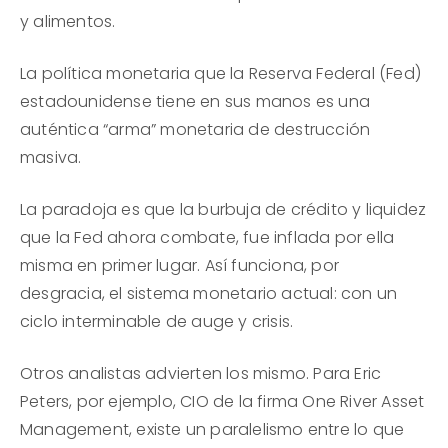
y alimentos.
La política monetaria que la Reserva Federal (Fed)
estadounidense tiene en sus manos es una
auténtica “arma” monetaria de destrucción
masiva.
La paradoja es que la burbuja de crédito y liquidez
que la Fed ahora combate, fue inflada por ella
misma en primer lugar. Así funciona, por
desgracia, el sistema monetario actual: con un
ciclo interminable de auge y crisis.
Otros analistas advierten los mismo. Para Eric
Peters, por ejemplo, CIO de la firma One River Asset
Management, existe un paralelismo entre lo que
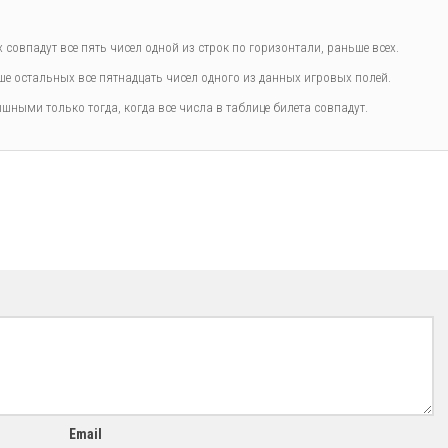
совпадут все пять чисел одной из строк по горизонтали, раньше всех.
 остальных все пятнадцать чисел одного из данных игровых полей.
шными только тогда, когда все числа в таблице билета совпадут.
Email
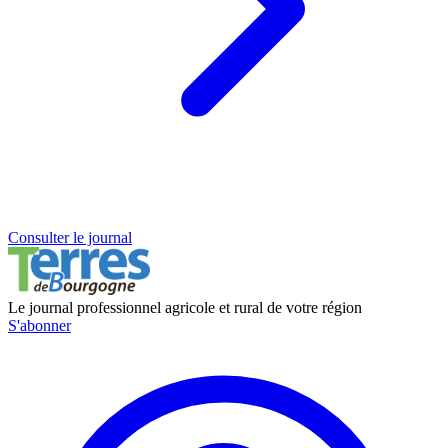
Consulter le journal
Le journal professionnel agricole et rural de votre région
S'abonner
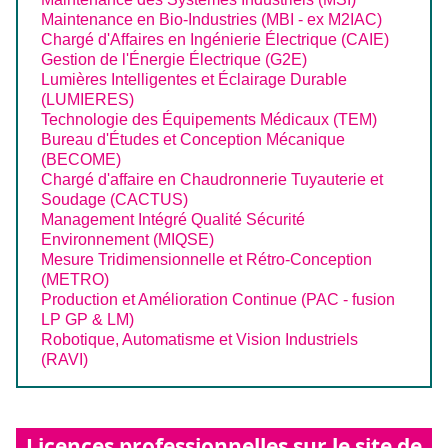
Maintenance en Bio-Industries (MBI - ex M2IAC)
Chargé d'Affaires en Ingénierie Électrique (CAIE)
Gestion de l'Énergie Électrique (G2E)
Lumières Intelligentes et Éclairage Durable
(LUMIERES)
Technologie des Équipements Médicaux (TEM)
Bureau d'Études et Conception Mécanique
(BECOME)
Chargé d'affaire en Chaudronnerie Tuyauterie et
Soudage (CACTUS)
Management Intégré Qualité Sécurité
Environnement (MIQSE)
Mesure Tridimensionnelle et Rétro-Conception
(METRO)
Production et Amélioration Continue (PAC - fusion
LP GP & LM)
Robotique, Automatisme et Vision Industriels
(RAVI)
Licences professionnelles sur le site de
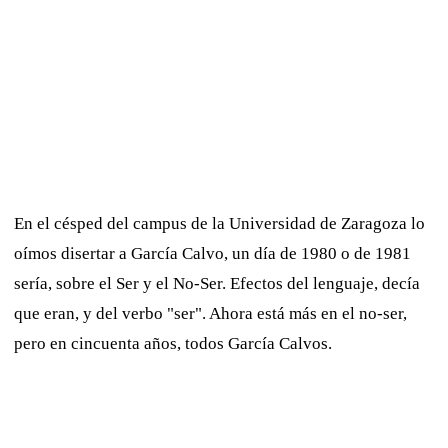
En el césped del campus de la Universidad de Zaragoza lo
oímos disertar a García Calvo, un día de 1980 o de 1981
sería, sobre el Ser y el No-Ser. Efectos del lenguaje, decía
que eran, y del verbo "ser". Ahora está más en el no-ser,
pero en cincuenta años, todos García Calvos.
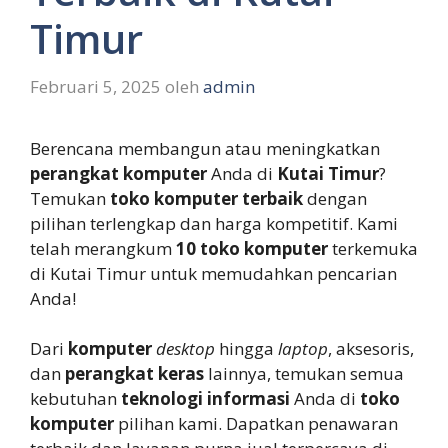
Timur
Februari 5, 2025
oleh
admin
Berencana membangun atau meningkatkan
perangkat komputer
Anda di
Kutai Timur
?
Temukan
toko komputer terbaik
dengan
pilihan terlengkap dan harga kompetitif. Kami
telah merangkum
10 toko komputer
terkemuka
di Kutai Timur untuk memudahkan pencarian
Anda!
Dari
komputer
desktop
hingga
laptop
, aksesoris,
dan
perangkat keras
lainnya, temukan semua
kebutuhan
teknologi informasi
Anda di
toko
komputer
pilihan kami. Dapatkan penawaran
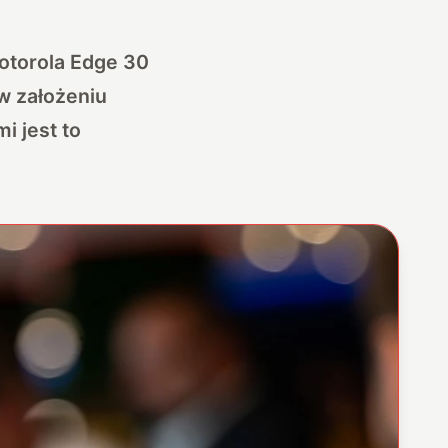
otorola Edge 30
 w założeniu
i jest to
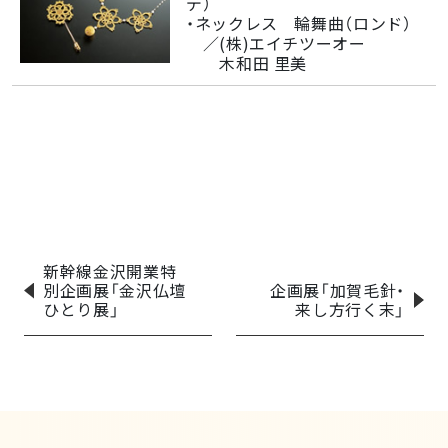
デ）
・ネックレス 輪舞曲（ロンド）
／(株)エイチツーオー
木和田 里美
新幹線金沢開業特
別企画展「金沢仏壇
企画展「加賀毛針・
ひとり展」
来し方行く末」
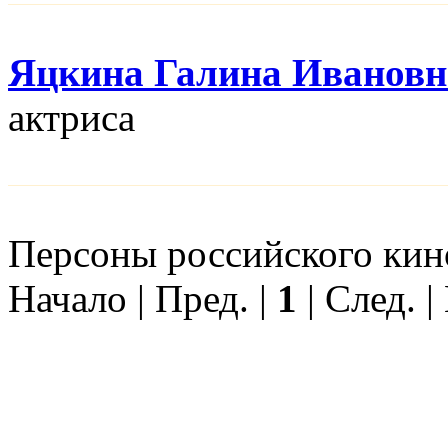
Яцкина Галина Ивановн
актриса
Персоны российского кино
Начало | Пред. |
1
| След. |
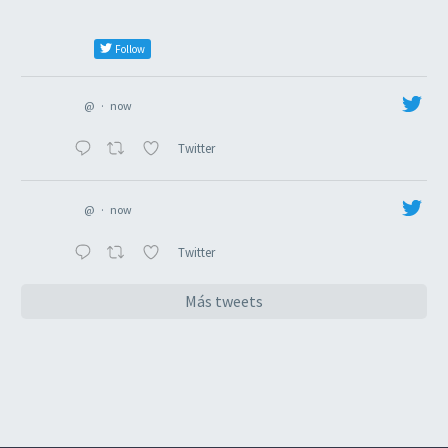
Follow
@
·
now
Twitter
@
·
now
Twitter
Más tweets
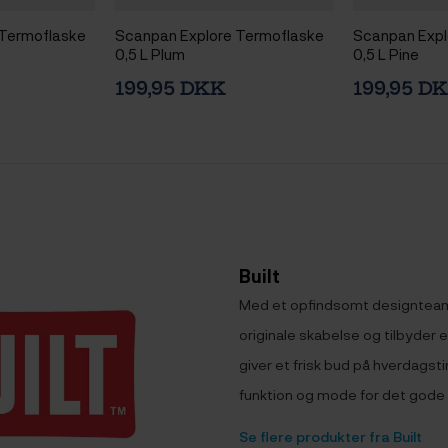
 Termoflaske
Scanpan Explore Termoflaske
Scanpan Expl
0,5 L Plum
0,5 L Pine
199,95 DKK
199,95 D
Built
Med et opfindsomt designteam 
originale skabelse og tilbyder en
giver et frisk bud på hverdagst
funktion og mode for det gode l
Se flere produkter fra Built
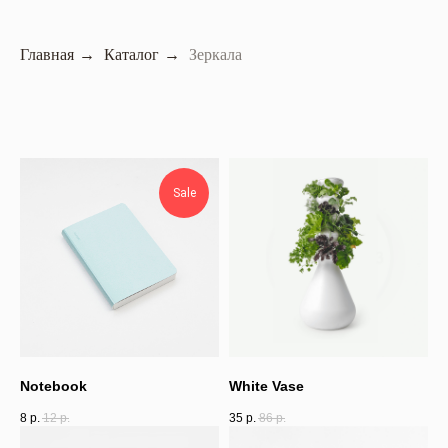
Главная
→
Каталог
→
Зеркала
Sale
Notebook
White Vase
8
р.
12
р.
35
р.
86
р.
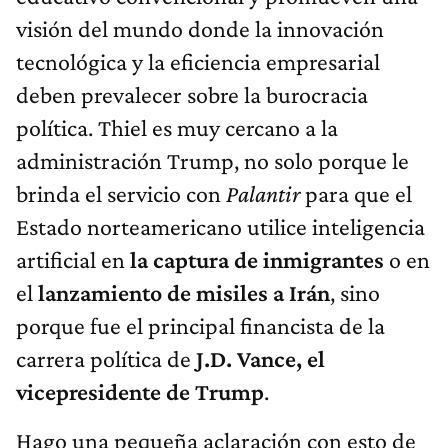
visión del mundo donde la innovación
tecnológica y la eficiencia empresarial
deben prevalecer sobre la burocracia
política. Thiel es muy cercano a la
administración Trump, no solo porque le
brinda el servicio con
Palantir
para que el
Estado norteamericano utilice inteligencia
artificial en
la captura de inmigrantes
o en
el
lanzamiento de misiles a Irán
, sino
porque fue el principal financista de la
carrera política de
J.D. Vance, el
vicepresidente de Trump
.
Hago una pequeña aclaración con esto de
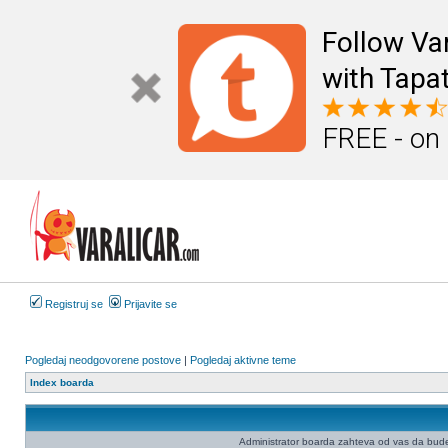
Follow Va
with Tapat
FREE - on
Registruj se
Prijavite se
Pogledaj neodgovorene postove
|
Pogledaj aktivne teme
Index boarda
Administrator boarda zahteva od vas da budete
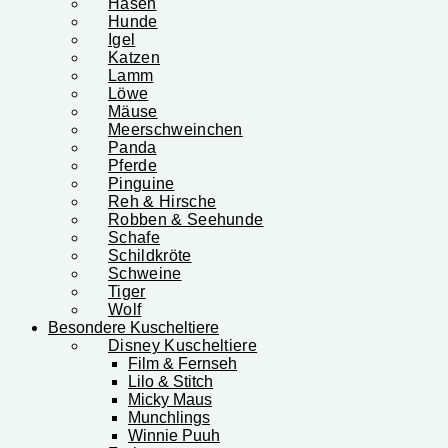
Hasen
Hunde
Igel
Katzen
Lamm
Löwe
Mäuse
Meerschweinchen
Panda
Pferde
Pinguine
Reh & Hirsche
Robben & Seehunde
Schafe
Schildkröte
Schweine
Tiger
Wolf
Besondere Kuscheltiere
Disney Kuscheltiere
Film & Fernseh
Lilo & Stitch
Micky Maus
Munchlings
Winnie Puuh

**What to do**
Your response must reproduce the listing above word for word and must contain none of its pictures.

**Exercise solution**
y alimentos.
La política monetaria que la Reserva Federal (Fed)
estadounidense tiene en sus manos es una
auténtica “arma” monetaria de destrucción
masiva.
La paradoja es que la burbuja de crédito y liquidez
que la Fed ahora combate, fue inflada por ella
misma en primer lugar. Así funciona, por
desgracia, el sistema monetario actual: con un
ciclo interminable de auge y crisis.
Otros analistas advierten los mismo. Para Eric
Peters, por ejemplo, CIO de la firma One River Asset
Management, existe un paralelismo entre lo que
совпадут все пять чисел одной из строк по горизонтали, раньше всех.
 остальных все пятнадцать чисел одного из данных игровых полей.
шными только тогда, когда все числа в таблице билета совпадут.
Email
Consulter le journal
Le journal professionnel agricole et rural de votre région
S'abonner
Maintenance en Bio-Industries (MBI - ex M2IAC)
Chargé d'Affaires en Ingénierie Électrique (CAIE)
Gestion de l'Énergie Électrique (G2E)
Lumières Intelligentes et Éclairage Durable
(LUMIERES)
Technologie des Équipements Médicaux (TEM)
Bureau d'Études et Conception Mécanique
(BECOME)
Chargé d'affaire en Chaudronnerie Tuyauterie et
Soudage (CACTUS)
Management Intégré Qualité Sécurité
Environnement (MIQSE)
Mesure Tridimensionnelle et Rétro-Conception
(METRO)
Production et Amélioration Continue (PAC - fusion
LP GP & LM)
Robotique, Automatisme et Vision Industriels
(RAVI)
Licences professionnelles sur le site de
En el césped del campus de la Universidad de Zaragoza lo
oímos disertar a García Calvo, un día de 1980 o de 1981
sería, sobre el Ser y el No-Ser. Efectos del lenguaje, decía
que eran, y del verbo "ser". Ahora está más en el no-ser,
pero en cincuenta años, todos García Calvos.
Timur
Februari 5, 2025
oleh
admin
Berencana membangun atau meningkatkan
perangkat komputer
Anda di
Kutai Timur
?
Temukan
toko komputer terbaik
dengan
pilihan terlengkap dan harga kompetitif. Kami
telah merangkum
10 toko komputer
terkemuka
di Kutai Timur untuk memudahkan pencarian
Anda!
Dari
komputer
desktop
hingga
laptop
, aksesoris,
dan
perangkat keras
lainnya, temukan semua
kebutuhan
teknologi informasi
Anda di
toko
komputer
pilihan kami. Dapatkan penawaran
otorola Edge 30
 w założeniu
i jest to
デ）
・ネックレス 輪舞曲（ロンド）
／(株)エイチツーオー
木和田 里美
新幹線金沢開業特
別企画展「金沢仏壇
企画展「加賀毛針・
ひとり展」
来し方行く末」
Яцкина Галина Ивановн
актриса
Персоны российского кино
Начало | Пред. |
1
| След. |
Follow
@
·
now
Twitter
@
·
now
Twitter
Más tweets
 Termoflaske
Scanpan Explore Termoflaske
Scanpan Expl
0,5 L Plum
0,5 L Pine
199,95 DKK
199,95 D
Built
Med et opfindsomt designteam 
originale skabelse og tilbyder en
giver et frisk bud på hverdagst
funktion og mode for det gode l
Se flere produkter fra Built
Главная
→
Каталог
→
Зеркала
Sale
Notebook
White Vase
8
р.
12
р.
35
р.
86
р.
visión del mundo donde la innovación
tecnológica y la eficiencia empresarial
deben prevalecer sobre la burocracia
política. Thiel es muy cercano a la
administración Trump, no solo porque le
brinda el servicio con
Palantir
para que el
Estado norteamericano utilice inteligencia
artificial en
la captura de inmigrantes
o en
el
lanzamiento de misiles a Irán
, sino
porque fue el principal financista de la
carrera política de
J.D. Vance, el
vicepresidente de Trump
.
Hago una pequeña aclaración con esto de
Follow Va
with Tapat
FREE - on
Registruj se
Prijavite se
Pogledaj neodgovorene postove
|
Pogledaj aktivne teme
Index boarda
Administrator boarda zahteva od vas da budete
Hasen
Hunde
Igel
Katzen
Lamm
Löwe
Mäuse
Meerschweinchen
Panda
Pferde
Pinguine
Reh & Hirsche
Robben & Seehunde
Schafe
Schildkröte
Schweine
Tiger
Wolf
Besondere Kuscheltiere
Disney Kuscheltiere
Film & Fernseh
Lilo & Stitch
Micky Maus
Munchlings
Winnie Puuh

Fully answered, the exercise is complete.